To acknowledge death, to imagine death, your body disintegrating lends your experience and immediacy the masses who are sound asleep, will never truly understand. Fear is truly the mindkiller.
Either way, you're fucked.
18. Do not seek to possess either goods or fiefs for your old age.
Has anyone seen a boomer handing his friends out awards and handing one back? Feverishly checking PROPARDEE investments? I, too, feel revulsion at these pathetic self-indulgences whilst they have one foot with a swollen, comfort seeking, alcoholic foot in the grave.
This is your time to go to the jungle, seek truth, and expire in a forest.
19. Respect Buddha and the Gods without counting on their help.

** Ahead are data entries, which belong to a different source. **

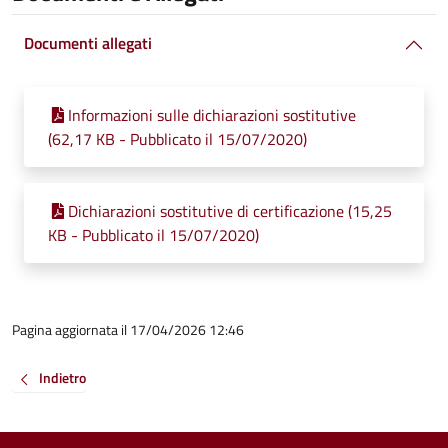
Documenti allegati
Informazioni sulle dichiarazioni sostitutive
(62,17 KB - Pubblicato il 15/07/2020)
Dichiarazioni sostitutive di certificazione (15,25
KB - Pubblicato il 15/07/2020)
Pagina aggiornata il 17/04/2026 12:46
Indietro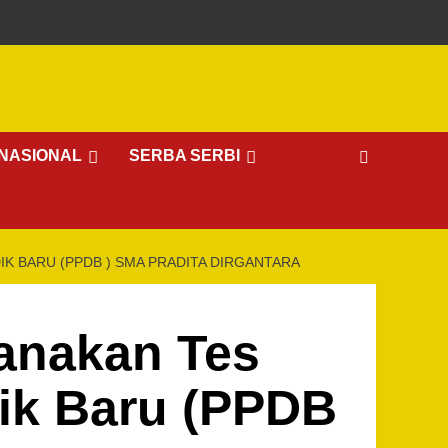
NASIONAL
SERBA SERBI
K BARU (PPDB ) SMA PRADITA DIRGANTARA
anakan Tes
dik Baru (PPDB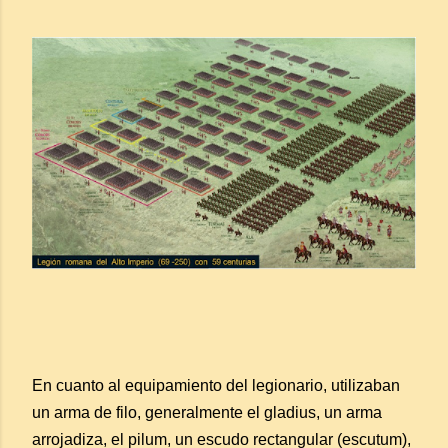
En cuanto al equipamiento del legionario, utilizaban
un arma de filo, generalmente el gladius, un arma
arrojadiza, el pilum, un escudo rectangular (escutum),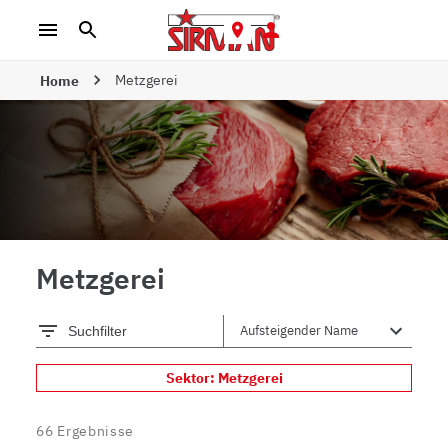
Metzgerei
Home
Metzgerei
Suchfilter
Sektor: Metzgerei
66
Ergebnisse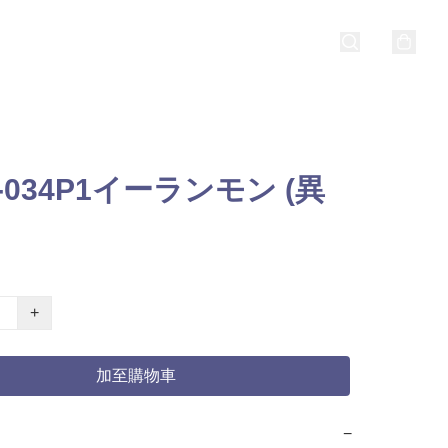
2-034P1イーランモン (異
+
加至購物車
−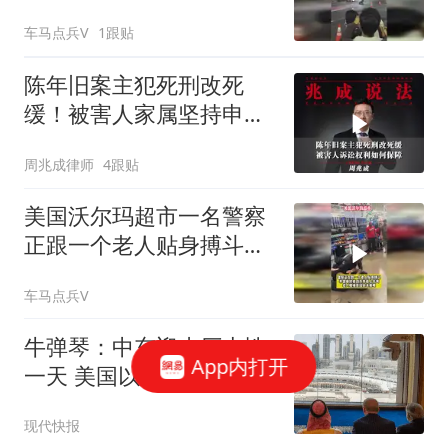
摩托车
车马点兵V
1跟贴
陈年旧案主犯死刑改死
缓！被害人家属坚持申诉
16年，诉讼权利该如何保
周兆成律师
4跟贴
障
美国沃尔玛超市一名警察
正跟一个老人贴身搏斗，
警察最终将其逮捕
车马点兵V
牛弹琴：中东迎来历史性
App内打开
一天 美国以色列肯定五味
杂陈
现代快报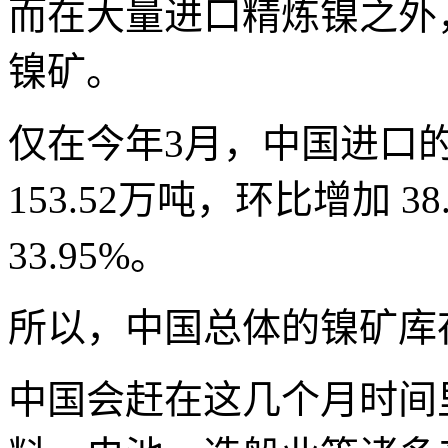
而在大量进口精炼镍之外
镍矿。
仅在今年3月，中国进口
153.52万吨，环比增加 3
33.95%。
所以，中国总体的镍矿库
中国会赶在这几个月时间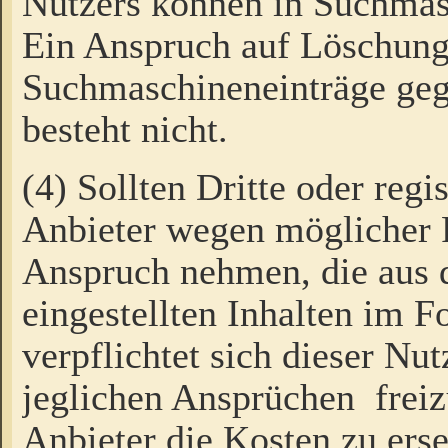
Nutzers können in Suchmas
Ein Anspruch auf Löschung
Suchmaschineneinträge ge
besteht nicht.
(4) Sollten Dritte oder regi
Anbieter wegen möglicher 
Anspruch nehmen, die aus 
eingestellten Inhalten im F
verpflichtet sich dieser Nu
jeglichen Ansprüchen freiz
Anbieter die Kosten zu ers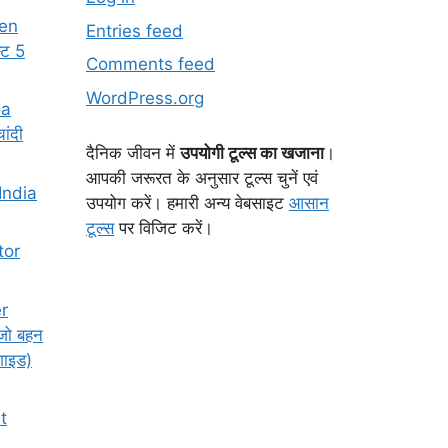
en
Entries feed
्ट 5
Comments feed
WordPress.org
ia
ांदी
दैनिक जीवन में
उपयोगी टूल्स का खजाना
।
आपकी जरूरत के अनुसार टूल्स चुनें एवं
India
उपयोग करें। हमारी अन्य वेबसाइट
आसान
टूल्स
पर विजिट करें।
tor
er
जो बहन
गाइड)
t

Respect the gods, and accept your fate. But whatever happens, it's on you. Don't blame them or anyone else. It's your karma.
20. You may abandon your own body, but you must preserve your honour.
Always with honour.
21. Never stray from The Way.
Your way, the way of personal power. We rise by increments, by consistency. Self-destruct lowly simian habits at all times. The way is your path, and upon it, you will be dragged to your untimely death kicking and screaming. A maybe contribute to a great work, or leave an important lasting legacy. Embrace it.